$$\begin{vmatrix}
a^2+\lambda^2 & ab+c\lambda & ca-b\lambda \\
ab-c\lambda & b^2+\lambda^2& bc+a\lambda\\
ca+b\lambda & bc-a\lambda & c^2+\lambda^2
\end{vmatrix}.\begin{vmatrix}
\lambda & c & -b\\
-c& \lambda & a\\
b & -a & \lambda
\end{vmatrix}=(1+a^2+b^2+c^2)^3.$$
Then value of $\lambda$ is
options:: (a)$\; 8\;\;$ (b) $\; 27\;\;$ (c)$ \; 1\;\;$ (d) $\; -1\;\;$
actually as I have seen the question. Then I used Multiply these two determinant. but This is very tidious task.
So I want a better Method by which we can easily calculate value of $\lambda$.
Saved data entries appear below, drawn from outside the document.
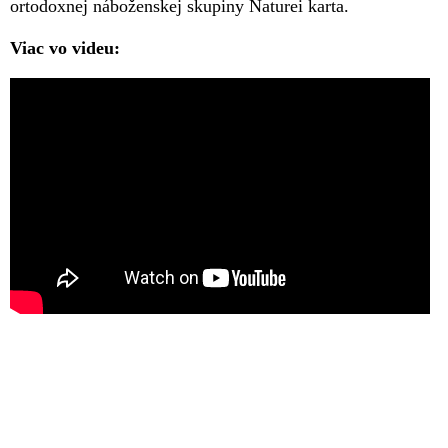
ortodoxnej náboženskej skupiny Naturei karta.
Viac vo videu:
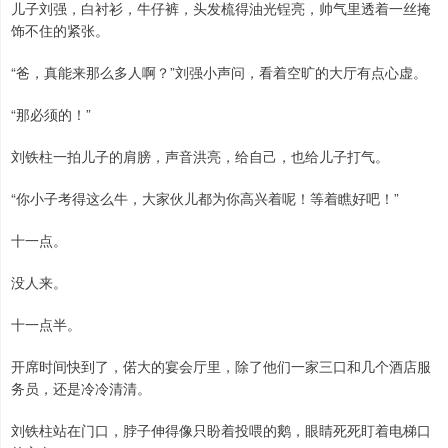
儿子刘强，白衬衫，牛仔裤，头发梳得油光锃亮，帅气里透着一丝掩
饰不住的紧张。
“爸，真能来那么多人啊？”刘强小声问，看着空旷的大厅有点心虚。
“那必须的！”
刘铁柱一拍儿子的肩膀，声音洪亮，给自己，也给儿子打气。
“你小子考得这么牛，大家伙儿都为你高兴着呢！等着瞧好吧！”
十一点。
没人来。
十一点半。
开席时间快到了，偌大的宴会厅里，除了他们一家三口和几个酒店服
务员，还是冷冷清清。
刘铁柱站在门口，脖子伸得像只盼着投喂的鹅，眼睛死死盯着电梯口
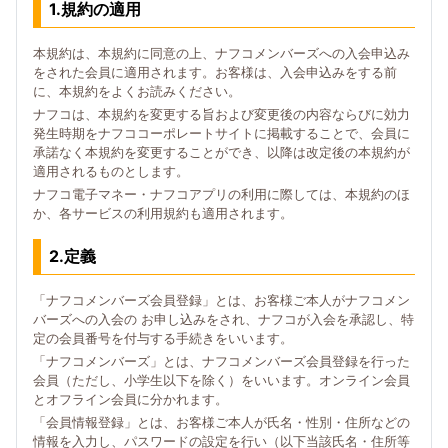
1.規約の適用
本規約は、本規約に同意の上、ナフコメンバーズへの入会申込み
をされた会員に適用されます。お客様は、入会申込みをする前
に、本規約をよくお読みください。
ナフコは、本規約を変更する旨および変更後の内容ならびに効力
発生時期をナフココーポレートサイトに掲載することで、会員に
承諾なく本規約を変更することができ、以降は改定後の本規約が
適用されるものとします。
ナフコ電子マネー・ナフコアプリの利用に際しては、本規約のほ
か、各サービスの利用規約も適用されます。
2.定義
「ナフコメンバーズ会員登録」とは、お客様ご本人がナフコメン
バーズへの入会の お申し込みをされ、ナフコが入会を承認し、特
定の会員番号を付与する手続きをいいます。
「ナフコメンバーズ」とは、ナフコメンバーズ会員登録を行った
会員（ただし、小学生以下を除く）をいいます。オンライン会員
とオフライン会員に分かれます。
「会員情報登録」とは、お客様ご本人が氏名・性別・住所などの
情報を入力し、パスワードの設定を行い（以下当該氏名・住所等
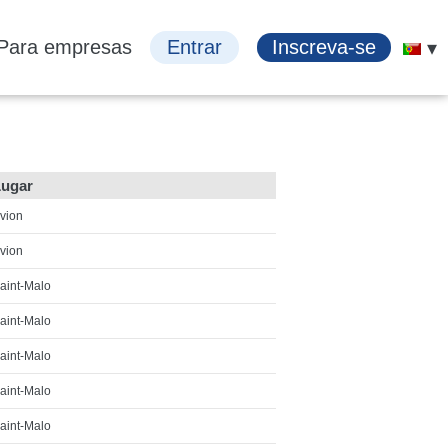
Para empresas
Entrar
Inscreva-se
Lugar
vion
vion
aint-Malo
aint-Malo
aint-Malo
aint-Malo
aint-Malo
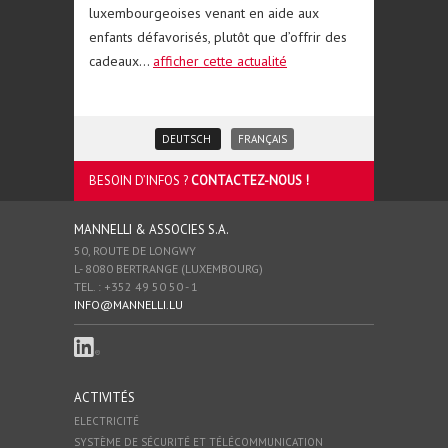
luxembourgeoises venant en aide aux
enfants défavorisés, plutôt que d’offrir des
cadeaux...
afficher cette actualité
DEUTSCH
FRANÇAIS
BESOIN D’INFOS ?
CONTACTEZ-NOUS !
MANNELLI & ASSOCIES S.A.
50, ROUTE DE LONGWY
L- 8080 BERTRANGE (LUXEMBOURG)
TEL. : +352 49 50 50 - 1
INFO@MANNELLI.LU
ACTIVITÉS
ELECTRICITÉ
SYSTÈME DE SÉCURITÉ ET TÉLÉCOMMUNICATION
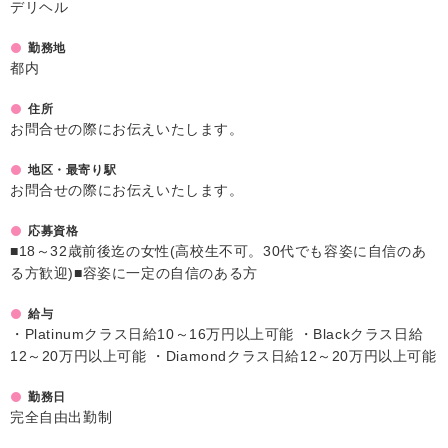
デリヘル
勤務地
都内
住所
お問合せの際にお伝えいたします。
地区・最寄り駅
お問合せの際にお伝えいたします。
応募資格
■18～32歳前後迄の女性(高校生不可。30代でも容姿に自信のあ
る方歓迎)■容姿に一定の自信のある方
給与
・Platinumクラス日給10～16万円以上可能 ・Blackクラス日給
12～20万円以上可能 ・Diamondクラス日給12～20万円以上可能
勤務日
完全自由出勤制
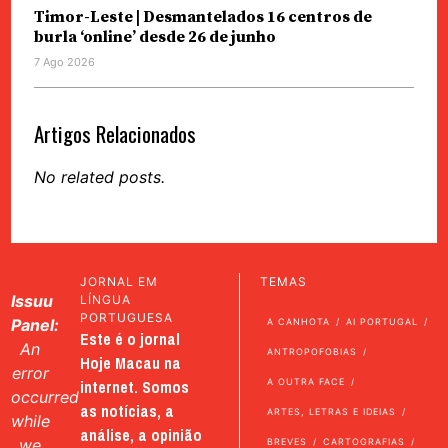
Timor-Leste | Desmantelados 16 centros de
burla ‘online’ desde 26 de junho
7 Ago 2026
Artigos Relacionados
No related posts.
JORNAL EM
TEMAS
Issuu
LÍNGUA
PORTUGUESA
Panel:
A CANHOTA
AI PORTUGAL
Este é o jornal
An
ANTROPOFOBIAS
Hoje Macau na
error
internet. Somos
A OUTRA FACE
occurred
as notícias, a
ARTES, LETRAS E IDEIAS
while
análise, a opinião
we
BREVES
CARTOGRAFIAS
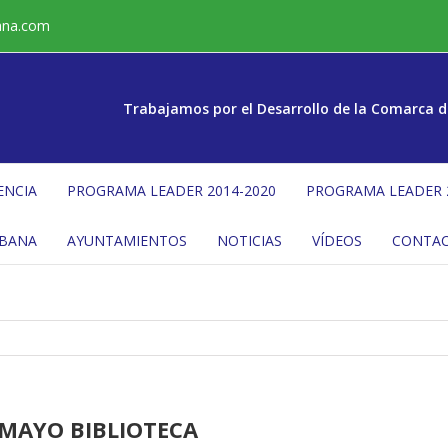
ana.com
Trabajamos por el Desarrollo de la Comarca d
ENCIA
PROGRAMA LEADER 2014-2020
PROGRAMA LEADER 
ÉBANA
AYUNTAMIENTOS
NOTICIAS
VÍDEOS
CONTA
 MAYO BIBLIOTECA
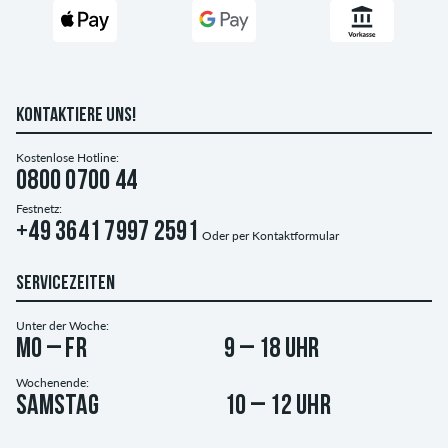
KONTAKTIERE UNS!
Kostenlose Hotline:
0800 0700 44
Festnetz:
+49 3641 7997 2591
Oder per
Kontaktformular
SERVICEZEITEN
Unter der Woche:
Mo – Fr
9 – 18 Uhr
Wochenende:
Samstag
10 – 12 Uhr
So please explain me in detail.
Best Answer
I am not sure this is the best way, but brute force leads to:
$$\lambda^3(\lambda^2 + a^2 + b^2 + c^2)^3 = (1+a^2+b^2+c^2)^3$$
It is very clear what $\lambda$ has to be.
The first determinant yields: $\lambda^2(a^2 + b^2 + c^2 + \lambda^2)^2.$
The second determinant yields: $\lambda(a^2 + b^2 + c^2 + \lambda^2).$
Maybe there is an easy way to take advantage of the second determinant with the RHS, but I am tired and do not see it.